SaaS Metrics Calculator
Calculate MRR, ARR, LTV, CAC, and other key SaaS metrics.
Project SaaS revenue growth over time.
Formula
MRR = Total Customers x ARPA. ARR = MRR x 12. LTV = ARPA x (1 / Monthly Churn) x Gross Margin. CAC = (Marketing + Sales Spend) / New Customers. LTV:CAC Ratio = LTV / CAC.
Frequently Asked Questions
What is a good LTV:CAC ratio for SaaS?
A healthy LTV:CAC ratio is 3:1 or higher, meaning you earn $3 in lifetime value for every $1 spent acquiring a customer. Below 1:1 means you lose money on each customer. Above 5:1 may indicate you are under-investing in growth.
What is a good monthly churn rate for SaaS?
For B2B SaaS, a monthly churn rate of 3-5% is common for SMB customers, while enterprise SaaS targets under 1% monthly churn.
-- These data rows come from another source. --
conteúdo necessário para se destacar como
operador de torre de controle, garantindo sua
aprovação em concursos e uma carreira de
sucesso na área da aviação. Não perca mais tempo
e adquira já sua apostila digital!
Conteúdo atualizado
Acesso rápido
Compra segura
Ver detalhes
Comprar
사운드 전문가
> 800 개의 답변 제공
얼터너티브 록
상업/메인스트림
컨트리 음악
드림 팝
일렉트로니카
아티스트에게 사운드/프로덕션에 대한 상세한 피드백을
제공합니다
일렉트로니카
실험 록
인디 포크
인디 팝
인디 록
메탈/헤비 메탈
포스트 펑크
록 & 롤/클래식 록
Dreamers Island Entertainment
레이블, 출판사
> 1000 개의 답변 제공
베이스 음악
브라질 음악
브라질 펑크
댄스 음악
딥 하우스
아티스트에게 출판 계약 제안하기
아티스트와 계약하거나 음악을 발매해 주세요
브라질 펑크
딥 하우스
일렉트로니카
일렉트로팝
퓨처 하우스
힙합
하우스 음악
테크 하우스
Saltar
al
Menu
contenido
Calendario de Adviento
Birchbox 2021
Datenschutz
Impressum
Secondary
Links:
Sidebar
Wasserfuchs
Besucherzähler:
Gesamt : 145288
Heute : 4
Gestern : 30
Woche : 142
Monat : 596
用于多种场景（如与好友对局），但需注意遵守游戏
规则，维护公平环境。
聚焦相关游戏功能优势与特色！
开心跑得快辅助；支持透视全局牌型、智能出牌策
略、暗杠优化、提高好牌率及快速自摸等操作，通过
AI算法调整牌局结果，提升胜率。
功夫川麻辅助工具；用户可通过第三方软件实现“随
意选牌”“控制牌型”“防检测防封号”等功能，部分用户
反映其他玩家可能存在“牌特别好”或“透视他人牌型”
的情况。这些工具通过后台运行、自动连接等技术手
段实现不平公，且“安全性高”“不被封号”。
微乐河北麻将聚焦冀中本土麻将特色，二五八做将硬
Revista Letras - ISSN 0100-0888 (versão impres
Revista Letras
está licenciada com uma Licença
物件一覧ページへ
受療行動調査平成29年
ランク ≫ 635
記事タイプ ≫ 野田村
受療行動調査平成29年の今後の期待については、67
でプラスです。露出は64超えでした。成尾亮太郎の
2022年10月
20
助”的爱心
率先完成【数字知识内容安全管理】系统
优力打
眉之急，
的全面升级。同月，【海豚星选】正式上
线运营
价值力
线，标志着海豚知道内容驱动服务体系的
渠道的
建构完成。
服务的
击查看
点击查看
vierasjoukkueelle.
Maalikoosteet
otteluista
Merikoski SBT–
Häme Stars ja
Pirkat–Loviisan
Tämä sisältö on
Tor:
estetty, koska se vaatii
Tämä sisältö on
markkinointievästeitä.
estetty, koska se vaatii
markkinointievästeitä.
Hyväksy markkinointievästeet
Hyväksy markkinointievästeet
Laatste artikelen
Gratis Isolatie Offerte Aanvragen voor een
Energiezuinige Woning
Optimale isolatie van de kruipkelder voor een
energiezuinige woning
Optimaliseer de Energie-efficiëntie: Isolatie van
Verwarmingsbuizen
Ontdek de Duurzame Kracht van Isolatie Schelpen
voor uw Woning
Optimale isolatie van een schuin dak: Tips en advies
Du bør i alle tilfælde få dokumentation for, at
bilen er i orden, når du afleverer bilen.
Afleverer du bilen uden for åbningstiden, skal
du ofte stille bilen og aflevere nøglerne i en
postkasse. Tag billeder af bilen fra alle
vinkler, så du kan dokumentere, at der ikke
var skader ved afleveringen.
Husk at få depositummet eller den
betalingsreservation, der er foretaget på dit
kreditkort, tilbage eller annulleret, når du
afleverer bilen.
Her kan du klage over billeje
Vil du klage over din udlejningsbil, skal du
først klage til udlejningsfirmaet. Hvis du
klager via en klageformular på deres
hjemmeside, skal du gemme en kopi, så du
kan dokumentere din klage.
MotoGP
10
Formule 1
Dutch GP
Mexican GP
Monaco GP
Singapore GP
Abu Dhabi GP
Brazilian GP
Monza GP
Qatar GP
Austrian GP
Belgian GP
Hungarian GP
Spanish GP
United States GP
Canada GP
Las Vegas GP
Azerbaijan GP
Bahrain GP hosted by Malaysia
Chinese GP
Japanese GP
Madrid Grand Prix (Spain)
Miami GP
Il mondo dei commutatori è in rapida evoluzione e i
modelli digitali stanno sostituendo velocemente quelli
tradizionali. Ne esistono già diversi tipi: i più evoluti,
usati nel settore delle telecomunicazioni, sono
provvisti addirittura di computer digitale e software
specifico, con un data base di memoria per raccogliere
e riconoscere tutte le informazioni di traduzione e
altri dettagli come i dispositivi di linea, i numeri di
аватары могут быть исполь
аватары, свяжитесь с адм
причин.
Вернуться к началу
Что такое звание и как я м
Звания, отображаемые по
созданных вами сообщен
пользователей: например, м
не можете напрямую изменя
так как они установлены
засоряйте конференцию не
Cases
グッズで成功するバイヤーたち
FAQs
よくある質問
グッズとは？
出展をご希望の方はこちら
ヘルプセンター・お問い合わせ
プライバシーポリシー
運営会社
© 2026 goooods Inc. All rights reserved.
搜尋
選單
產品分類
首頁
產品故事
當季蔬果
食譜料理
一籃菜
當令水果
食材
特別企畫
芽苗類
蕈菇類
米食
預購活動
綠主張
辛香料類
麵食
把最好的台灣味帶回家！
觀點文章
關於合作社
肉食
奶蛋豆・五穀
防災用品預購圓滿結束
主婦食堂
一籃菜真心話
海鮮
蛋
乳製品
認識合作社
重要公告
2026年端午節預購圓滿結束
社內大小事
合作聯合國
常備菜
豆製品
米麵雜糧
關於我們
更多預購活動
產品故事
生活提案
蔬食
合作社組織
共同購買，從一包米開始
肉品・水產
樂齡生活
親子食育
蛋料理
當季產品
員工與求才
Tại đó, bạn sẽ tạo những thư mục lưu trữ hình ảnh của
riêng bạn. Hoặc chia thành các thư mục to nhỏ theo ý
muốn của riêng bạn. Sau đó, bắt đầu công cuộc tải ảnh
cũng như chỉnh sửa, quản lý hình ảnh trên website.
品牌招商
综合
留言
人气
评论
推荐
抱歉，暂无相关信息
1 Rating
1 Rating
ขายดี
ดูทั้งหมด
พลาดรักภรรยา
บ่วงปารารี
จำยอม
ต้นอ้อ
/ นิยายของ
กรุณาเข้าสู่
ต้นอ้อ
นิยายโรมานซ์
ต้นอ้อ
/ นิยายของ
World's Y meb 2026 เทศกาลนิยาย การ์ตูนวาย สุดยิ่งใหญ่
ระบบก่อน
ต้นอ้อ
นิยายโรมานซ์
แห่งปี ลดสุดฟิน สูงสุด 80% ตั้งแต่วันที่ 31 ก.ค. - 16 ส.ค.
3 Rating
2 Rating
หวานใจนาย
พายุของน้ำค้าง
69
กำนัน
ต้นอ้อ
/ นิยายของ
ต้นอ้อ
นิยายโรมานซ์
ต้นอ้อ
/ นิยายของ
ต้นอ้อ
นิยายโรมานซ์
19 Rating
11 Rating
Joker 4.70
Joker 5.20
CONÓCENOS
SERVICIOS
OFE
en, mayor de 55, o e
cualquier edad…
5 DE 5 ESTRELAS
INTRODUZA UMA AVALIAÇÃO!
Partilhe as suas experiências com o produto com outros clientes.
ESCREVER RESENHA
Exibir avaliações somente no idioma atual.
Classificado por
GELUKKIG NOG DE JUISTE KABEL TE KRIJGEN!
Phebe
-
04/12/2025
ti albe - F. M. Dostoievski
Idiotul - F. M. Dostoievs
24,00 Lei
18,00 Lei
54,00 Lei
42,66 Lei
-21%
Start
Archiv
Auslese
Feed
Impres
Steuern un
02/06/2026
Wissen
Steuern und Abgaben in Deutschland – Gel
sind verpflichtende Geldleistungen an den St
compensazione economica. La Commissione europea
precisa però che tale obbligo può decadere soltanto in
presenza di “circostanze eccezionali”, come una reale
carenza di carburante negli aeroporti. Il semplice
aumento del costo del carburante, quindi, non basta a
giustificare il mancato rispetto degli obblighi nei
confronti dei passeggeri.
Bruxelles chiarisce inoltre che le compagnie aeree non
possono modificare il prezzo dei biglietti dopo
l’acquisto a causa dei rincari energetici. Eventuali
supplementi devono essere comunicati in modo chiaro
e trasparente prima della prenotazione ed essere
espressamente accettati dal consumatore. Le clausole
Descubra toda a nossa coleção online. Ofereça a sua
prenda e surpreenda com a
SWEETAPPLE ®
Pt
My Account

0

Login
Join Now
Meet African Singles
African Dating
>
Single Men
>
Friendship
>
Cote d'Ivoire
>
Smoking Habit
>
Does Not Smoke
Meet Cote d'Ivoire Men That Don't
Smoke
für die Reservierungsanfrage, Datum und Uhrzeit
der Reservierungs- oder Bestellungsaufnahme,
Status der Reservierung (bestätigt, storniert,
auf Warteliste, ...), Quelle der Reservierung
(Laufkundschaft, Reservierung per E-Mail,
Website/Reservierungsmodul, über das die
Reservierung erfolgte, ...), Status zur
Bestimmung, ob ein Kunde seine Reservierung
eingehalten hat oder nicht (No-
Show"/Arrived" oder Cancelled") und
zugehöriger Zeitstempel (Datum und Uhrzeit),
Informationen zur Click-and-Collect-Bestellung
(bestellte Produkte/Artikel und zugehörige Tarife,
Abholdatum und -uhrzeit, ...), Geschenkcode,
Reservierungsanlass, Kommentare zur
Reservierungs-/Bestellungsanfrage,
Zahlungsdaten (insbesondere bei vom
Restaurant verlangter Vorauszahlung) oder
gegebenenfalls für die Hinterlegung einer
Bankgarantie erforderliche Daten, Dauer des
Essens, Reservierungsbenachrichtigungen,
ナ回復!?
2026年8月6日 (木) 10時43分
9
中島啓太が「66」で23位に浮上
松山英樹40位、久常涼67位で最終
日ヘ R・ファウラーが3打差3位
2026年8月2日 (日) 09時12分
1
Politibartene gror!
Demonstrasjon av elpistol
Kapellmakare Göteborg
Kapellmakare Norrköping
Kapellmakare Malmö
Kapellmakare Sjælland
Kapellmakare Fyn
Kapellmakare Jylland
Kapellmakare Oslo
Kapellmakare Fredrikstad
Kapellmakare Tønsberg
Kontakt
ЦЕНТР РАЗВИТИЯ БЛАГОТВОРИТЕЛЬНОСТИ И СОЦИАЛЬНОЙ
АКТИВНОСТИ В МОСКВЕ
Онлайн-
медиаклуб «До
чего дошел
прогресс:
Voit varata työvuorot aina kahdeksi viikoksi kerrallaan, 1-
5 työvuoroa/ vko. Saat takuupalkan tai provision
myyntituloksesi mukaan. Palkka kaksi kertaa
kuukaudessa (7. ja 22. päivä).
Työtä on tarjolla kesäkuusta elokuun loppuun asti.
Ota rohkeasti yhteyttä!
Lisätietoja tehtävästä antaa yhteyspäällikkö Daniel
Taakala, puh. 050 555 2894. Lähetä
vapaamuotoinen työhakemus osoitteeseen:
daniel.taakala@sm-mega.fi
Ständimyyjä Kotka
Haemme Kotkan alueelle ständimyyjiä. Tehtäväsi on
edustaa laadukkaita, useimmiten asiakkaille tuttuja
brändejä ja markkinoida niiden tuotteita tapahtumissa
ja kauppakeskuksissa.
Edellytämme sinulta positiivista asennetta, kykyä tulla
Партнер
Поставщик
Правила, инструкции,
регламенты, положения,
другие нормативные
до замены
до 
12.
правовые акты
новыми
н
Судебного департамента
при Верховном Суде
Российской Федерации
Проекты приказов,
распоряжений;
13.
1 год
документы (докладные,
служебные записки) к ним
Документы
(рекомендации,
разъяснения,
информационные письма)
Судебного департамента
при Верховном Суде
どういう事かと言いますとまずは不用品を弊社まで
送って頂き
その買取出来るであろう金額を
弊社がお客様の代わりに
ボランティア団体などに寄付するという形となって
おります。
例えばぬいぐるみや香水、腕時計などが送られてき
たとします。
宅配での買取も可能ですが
For B2C SaaS, 5-7% monthly churn is typical. Reducing churn by even 1% can dramatically increase LTV.
How is ARR different from MRR?
MRR (Monthly Recurring Revenue) is the total predictable revenue per month. ARR (Annual Recurring Revenue) is MRR x 12. ARR is the standard metric for SaaS companies doing over $10M in revenue and is used for valuation (typically 5-15x ARR for SaaS).